Speaking with another one of the casters, 'Purge', he called the stream 'revolutionary' and pointed out that it would make the game accessible to gamers used to the jargon of their own games. If you're a Dota player tuning into a League of Legends livestream your eardrums are suddenly bathed in Barons and Dragons and buffs and Doran's something or another. Why is poking important? Why does no one pick any summoner spell besides Flash? Why does it matter that Nidalee got picked?
Even though the broad strokes of the two games are the same – shove your way to the end of the three lanes and crush the buildings there to win – the language which surrounds them can be impenetrable. Then there are the players themselves, their preferences, their histories with particular teams, oh, and the metagame. Which tactics are big at the moment, which hero combinations? Getting to grips with all of this is one of the reasons you can pour thousands of hours into a game. It's also a reason you're reluctant to swap to or attempt another. It's a significant undertaking.
The general assumption up until this point has been that if you're following the professional scene of a game you're likely to also be a player. The terminology will be meaningful and you'll be able to read into the hero selections and omissions, even if it's not on a nuanced level. The casters can then skim over the actual mechanics at work and offer a play-by-play account with some extra analysis and flavour.
The International 4's whopping $10.9 million prize pool made it the biggest eSports event in history, financially speaking. With that money came a lot of extra attention from outside the main Dota 2 community. A lot of people were wondering, "What on Earth is this game and why did its community chuck more than $8 million into the prize fund?" It was a situation which lent itself to a new kind of stream – something between casting and tutorial – to cater to the curious new eyeballs.
That's why Purge was such a logical choice. He's already one of the first ports of call you'll have as a newcomer thanks to his Purge Plays... video series, walking you through heroes. He's also responsible for the "Welcome to Dota, you suck" guide you'll get pointed to if you ever ask Reddit for tips on how to get started.
In terms of the stream itself, I dipped in and out of it during the play-offs. That was when the stream was still finding its feet and so it tended to oscillate between relatively dry explanation and off-topic jollity. Later, just before the main event it seemed more settled with the presenters hitting a kind of rhythm. They would attempt to explain but perhaps zero in on several important facets of the game rather than attempting to tackle all of them on every stream.

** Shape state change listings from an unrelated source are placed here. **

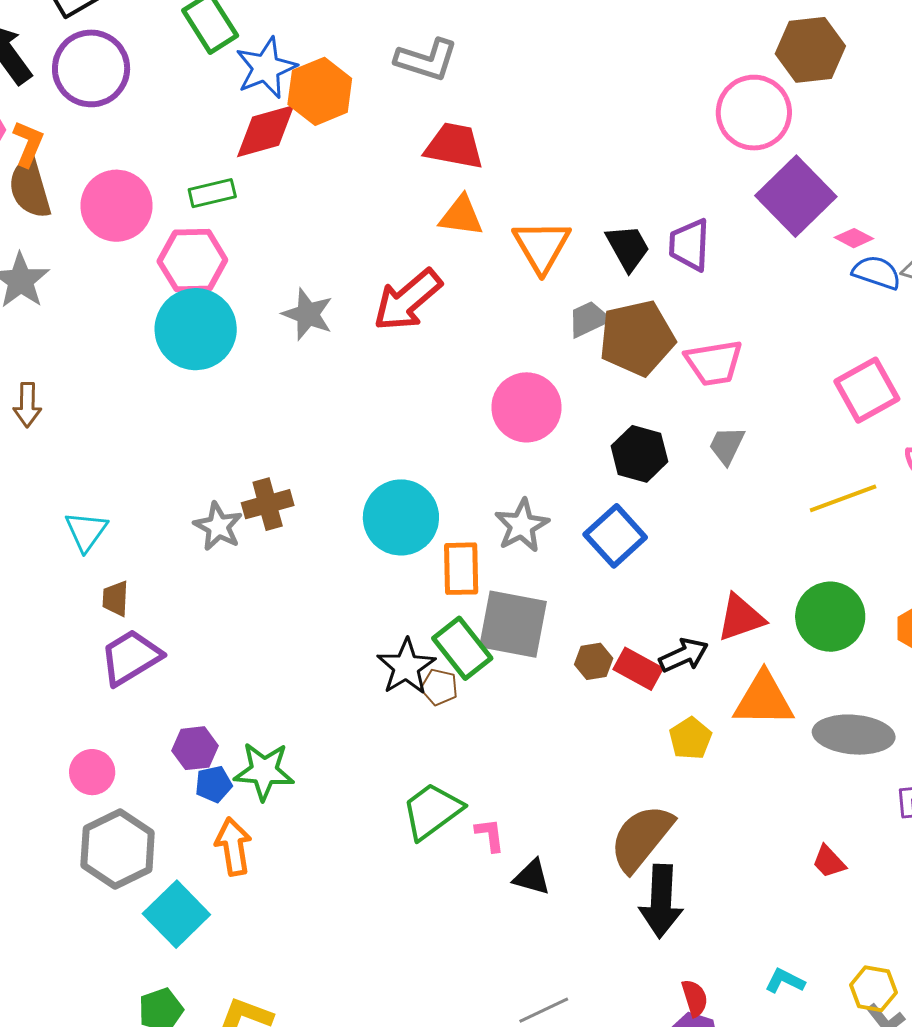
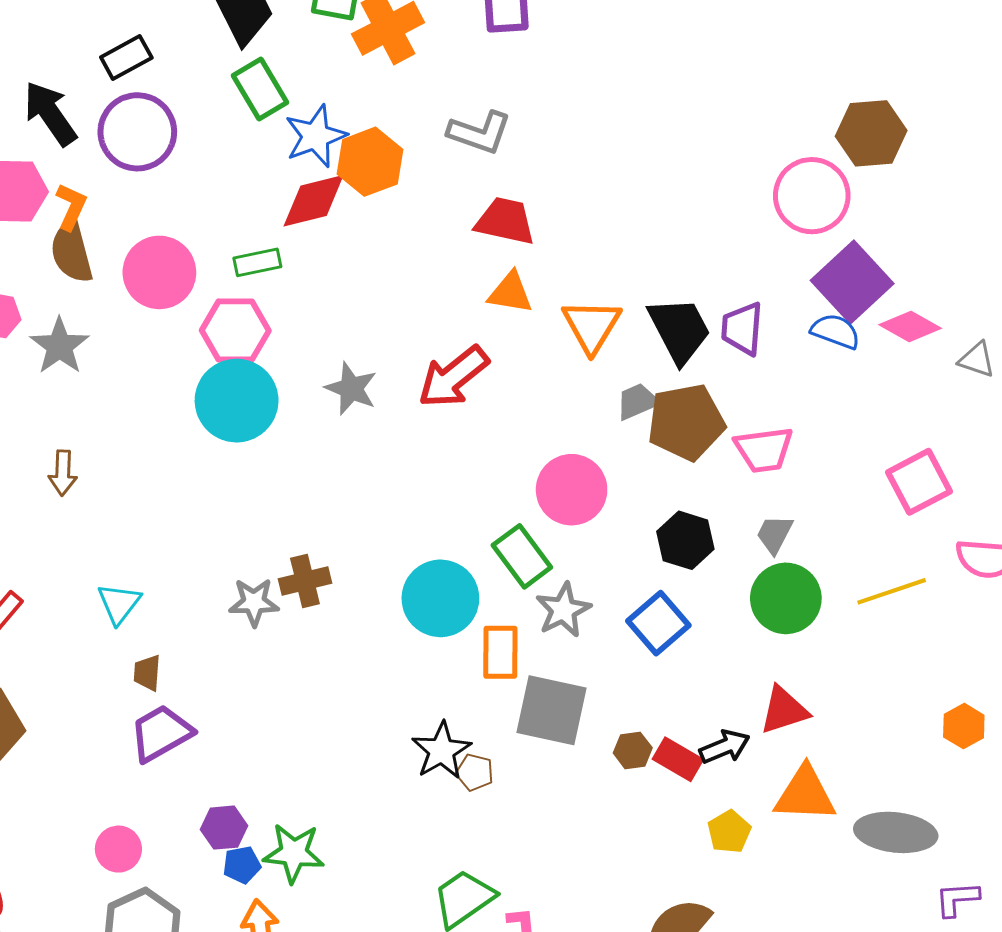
pink diamond: (854, 238) -> (910, 326), size x1.5
black trapezoid: (628, 248) -> (679, 330), size x1.4
blue semicircle: (877, 273) -> (835, 331), moved
gray star: (218, 526) -> (254, 602), turned -30
green circle: (830, 617) -> (786, 598), moved
green rectangle: (462, 648) -> (522, 556), moved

I didn't catch any of the Newcomer Stream while in Seattle but keeping an eye on my friends' Twitter accounts it seemed that the games were broadly comprehensible, even if some of the specific information wasn't quite clear. I also know that Valve was actively offering feedback during the event and that the casters themselves were working to improve the stream.
There will likely be an evaluation of all the final feedback as Valve sift through the TI4 data and decide what to do for TI5. But it won't just be Valve peering at the cascade of Reddit threads, message board comments and tweets. It will be all the other companies with their fingers jammed in the MOBA pie. The Newcomer Stream can't possibly have escaped the attention of other developers and third-party eSports tournament organisers. It's a powerful tool for making the games themselves – traditionally thought of as awkward and incomprehensible timesinks – accessible, perhaps even encouraging players to swap their habitual MOBA for something new. Riot, Hi-Rez or Blizzard can't be oblivious to this potential source of players and so I'd be hugely surprised if we didn't see the rest of the year spent tinkering with newcomer broadcasting or refining the ideas Valve led with at TI4.
2014 might just be the year of the n00b.